EXERCISE OBJECTIVE =>
Check each line below for the word "Assets", and copy those that have it.

DATA EXTRACT =>

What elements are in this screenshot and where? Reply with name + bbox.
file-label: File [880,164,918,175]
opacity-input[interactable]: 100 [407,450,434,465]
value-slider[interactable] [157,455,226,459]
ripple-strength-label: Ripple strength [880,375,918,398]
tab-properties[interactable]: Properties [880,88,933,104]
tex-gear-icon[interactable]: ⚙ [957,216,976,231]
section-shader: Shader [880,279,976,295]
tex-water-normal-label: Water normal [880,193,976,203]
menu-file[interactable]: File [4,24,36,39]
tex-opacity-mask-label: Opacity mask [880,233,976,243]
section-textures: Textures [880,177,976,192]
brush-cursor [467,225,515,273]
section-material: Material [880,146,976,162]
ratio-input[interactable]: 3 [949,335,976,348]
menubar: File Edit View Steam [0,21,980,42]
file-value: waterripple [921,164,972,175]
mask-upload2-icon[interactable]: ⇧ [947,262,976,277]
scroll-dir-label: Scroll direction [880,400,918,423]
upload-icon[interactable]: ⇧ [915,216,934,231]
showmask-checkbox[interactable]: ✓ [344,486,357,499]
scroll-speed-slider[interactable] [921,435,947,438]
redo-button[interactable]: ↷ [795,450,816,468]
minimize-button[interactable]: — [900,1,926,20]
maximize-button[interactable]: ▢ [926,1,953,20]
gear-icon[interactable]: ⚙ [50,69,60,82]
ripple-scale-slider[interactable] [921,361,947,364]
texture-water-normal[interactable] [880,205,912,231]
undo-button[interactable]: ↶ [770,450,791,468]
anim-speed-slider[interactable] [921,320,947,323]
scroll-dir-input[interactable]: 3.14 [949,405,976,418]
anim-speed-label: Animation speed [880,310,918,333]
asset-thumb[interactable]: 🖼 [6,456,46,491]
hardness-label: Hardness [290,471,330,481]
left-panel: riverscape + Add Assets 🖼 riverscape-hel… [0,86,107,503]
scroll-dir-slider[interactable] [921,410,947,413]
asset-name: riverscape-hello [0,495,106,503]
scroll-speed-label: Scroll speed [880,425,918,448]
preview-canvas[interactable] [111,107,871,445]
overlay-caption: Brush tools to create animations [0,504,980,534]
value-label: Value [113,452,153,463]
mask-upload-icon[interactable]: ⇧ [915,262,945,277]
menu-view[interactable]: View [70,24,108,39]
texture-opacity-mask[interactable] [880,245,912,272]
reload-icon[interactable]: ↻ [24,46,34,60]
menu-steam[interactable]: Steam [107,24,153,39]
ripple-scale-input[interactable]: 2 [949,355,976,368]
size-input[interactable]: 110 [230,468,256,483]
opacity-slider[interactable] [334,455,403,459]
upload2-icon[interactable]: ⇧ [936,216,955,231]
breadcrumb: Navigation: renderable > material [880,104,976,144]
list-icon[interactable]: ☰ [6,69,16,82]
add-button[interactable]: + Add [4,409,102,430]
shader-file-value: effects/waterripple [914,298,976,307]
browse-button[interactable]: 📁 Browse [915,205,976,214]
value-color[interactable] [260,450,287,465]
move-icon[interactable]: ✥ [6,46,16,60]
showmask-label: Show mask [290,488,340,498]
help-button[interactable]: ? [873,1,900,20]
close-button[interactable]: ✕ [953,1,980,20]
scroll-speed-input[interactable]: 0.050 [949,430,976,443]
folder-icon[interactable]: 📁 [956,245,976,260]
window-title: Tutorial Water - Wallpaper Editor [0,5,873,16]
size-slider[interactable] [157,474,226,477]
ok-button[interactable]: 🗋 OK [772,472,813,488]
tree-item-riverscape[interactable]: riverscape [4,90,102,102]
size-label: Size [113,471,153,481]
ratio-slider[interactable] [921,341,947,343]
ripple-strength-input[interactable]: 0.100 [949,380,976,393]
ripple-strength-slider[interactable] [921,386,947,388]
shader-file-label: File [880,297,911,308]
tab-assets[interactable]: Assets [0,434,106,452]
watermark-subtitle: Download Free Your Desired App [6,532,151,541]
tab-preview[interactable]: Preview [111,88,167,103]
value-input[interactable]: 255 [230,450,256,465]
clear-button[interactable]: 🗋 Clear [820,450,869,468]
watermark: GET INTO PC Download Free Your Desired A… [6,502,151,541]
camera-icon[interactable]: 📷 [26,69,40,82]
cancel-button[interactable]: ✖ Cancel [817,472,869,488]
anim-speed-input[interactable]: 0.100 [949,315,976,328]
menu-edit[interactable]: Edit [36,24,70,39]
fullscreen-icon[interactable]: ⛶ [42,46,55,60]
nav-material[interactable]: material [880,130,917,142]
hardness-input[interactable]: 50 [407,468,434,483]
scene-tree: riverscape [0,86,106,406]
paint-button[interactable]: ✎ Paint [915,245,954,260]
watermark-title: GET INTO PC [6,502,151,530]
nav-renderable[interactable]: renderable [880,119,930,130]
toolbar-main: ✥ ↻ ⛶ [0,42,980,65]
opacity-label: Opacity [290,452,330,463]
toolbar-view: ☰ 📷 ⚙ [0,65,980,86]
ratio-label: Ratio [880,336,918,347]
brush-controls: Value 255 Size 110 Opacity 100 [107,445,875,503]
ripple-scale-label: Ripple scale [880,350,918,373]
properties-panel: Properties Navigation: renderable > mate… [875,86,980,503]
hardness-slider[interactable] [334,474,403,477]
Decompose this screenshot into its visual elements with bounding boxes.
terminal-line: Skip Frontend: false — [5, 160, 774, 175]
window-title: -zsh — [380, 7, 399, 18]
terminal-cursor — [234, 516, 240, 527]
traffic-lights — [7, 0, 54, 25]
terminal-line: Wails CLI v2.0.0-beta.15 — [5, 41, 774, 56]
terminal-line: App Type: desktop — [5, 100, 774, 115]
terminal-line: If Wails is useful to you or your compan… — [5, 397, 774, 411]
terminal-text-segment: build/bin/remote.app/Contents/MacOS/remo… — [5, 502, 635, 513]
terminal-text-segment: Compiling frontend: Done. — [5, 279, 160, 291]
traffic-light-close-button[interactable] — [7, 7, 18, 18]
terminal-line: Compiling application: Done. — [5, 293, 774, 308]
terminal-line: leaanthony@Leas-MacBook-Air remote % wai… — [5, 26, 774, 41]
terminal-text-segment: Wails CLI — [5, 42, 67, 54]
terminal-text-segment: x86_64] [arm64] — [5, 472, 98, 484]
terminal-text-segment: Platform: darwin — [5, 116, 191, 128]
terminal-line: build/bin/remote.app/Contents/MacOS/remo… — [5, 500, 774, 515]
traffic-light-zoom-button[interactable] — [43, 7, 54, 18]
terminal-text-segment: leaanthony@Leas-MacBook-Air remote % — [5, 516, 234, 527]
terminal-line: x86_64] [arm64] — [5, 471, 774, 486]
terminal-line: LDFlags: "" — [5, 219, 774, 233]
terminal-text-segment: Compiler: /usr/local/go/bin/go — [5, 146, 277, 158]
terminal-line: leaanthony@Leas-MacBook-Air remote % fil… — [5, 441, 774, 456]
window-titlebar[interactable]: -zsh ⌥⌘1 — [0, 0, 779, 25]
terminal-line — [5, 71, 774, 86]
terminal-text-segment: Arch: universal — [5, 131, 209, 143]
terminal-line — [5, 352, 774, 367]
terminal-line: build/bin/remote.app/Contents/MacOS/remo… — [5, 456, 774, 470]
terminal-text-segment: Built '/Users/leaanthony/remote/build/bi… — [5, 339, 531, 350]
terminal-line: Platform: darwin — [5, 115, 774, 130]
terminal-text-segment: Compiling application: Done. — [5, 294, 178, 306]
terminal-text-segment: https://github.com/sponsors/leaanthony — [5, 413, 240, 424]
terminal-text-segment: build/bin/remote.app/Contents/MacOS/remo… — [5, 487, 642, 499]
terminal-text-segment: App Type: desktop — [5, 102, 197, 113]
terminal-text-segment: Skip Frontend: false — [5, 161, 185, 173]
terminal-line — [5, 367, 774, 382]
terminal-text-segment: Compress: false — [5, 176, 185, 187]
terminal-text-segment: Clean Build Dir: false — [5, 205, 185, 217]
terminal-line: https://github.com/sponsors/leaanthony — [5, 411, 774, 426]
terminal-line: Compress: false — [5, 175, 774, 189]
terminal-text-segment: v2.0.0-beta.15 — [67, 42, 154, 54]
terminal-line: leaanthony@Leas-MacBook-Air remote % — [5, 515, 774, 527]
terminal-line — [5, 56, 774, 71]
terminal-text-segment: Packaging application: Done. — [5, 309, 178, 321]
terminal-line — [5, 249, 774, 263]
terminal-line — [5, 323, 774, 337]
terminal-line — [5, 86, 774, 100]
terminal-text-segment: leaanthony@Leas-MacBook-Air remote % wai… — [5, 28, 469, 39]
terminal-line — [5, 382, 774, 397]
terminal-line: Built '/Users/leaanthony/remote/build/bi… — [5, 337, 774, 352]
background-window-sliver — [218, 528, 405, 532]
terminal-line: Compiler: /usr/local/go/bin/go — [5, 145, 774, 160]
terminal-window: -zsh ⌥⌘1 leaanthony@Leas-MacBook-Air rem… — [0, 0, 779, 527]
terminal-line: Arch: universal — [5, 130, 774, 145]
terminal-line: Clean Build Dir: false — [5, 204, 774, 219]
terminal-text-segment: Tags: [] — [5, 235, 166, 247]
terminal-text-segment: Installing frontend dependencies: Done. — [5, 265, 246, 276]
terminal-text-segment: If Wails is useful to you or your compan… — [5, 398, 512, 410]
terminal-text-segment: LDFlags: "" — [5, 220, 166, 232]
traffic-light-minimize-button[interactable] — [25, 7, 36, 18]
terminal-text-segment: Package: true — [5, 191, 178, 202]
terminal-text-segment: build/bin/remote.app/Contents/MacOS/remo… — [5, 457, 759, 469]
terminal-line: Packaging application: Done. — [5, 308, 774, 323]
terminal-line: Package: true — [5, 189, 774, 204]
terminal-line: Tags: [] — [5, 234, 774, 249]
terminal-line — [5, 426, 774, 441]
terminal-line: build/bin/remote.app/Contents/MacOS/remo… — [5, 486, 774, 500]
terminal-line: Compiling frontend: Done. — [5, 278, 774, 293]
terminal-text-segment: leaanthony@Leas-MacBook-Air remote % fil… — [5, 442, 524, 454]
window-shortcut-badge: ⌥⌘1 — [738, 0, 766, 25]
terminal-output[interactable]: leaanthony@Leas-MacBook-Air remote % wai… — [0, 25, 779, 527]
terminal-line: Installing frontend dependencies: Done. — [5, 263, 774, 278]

RESPONSE FOR THIS EXERCISE =>
left-panel: riverscape + Add Assets 🖼 riverscape-hel… [0,86,107,503]
tab-assets[interactable]: Assets [0,434,106,452]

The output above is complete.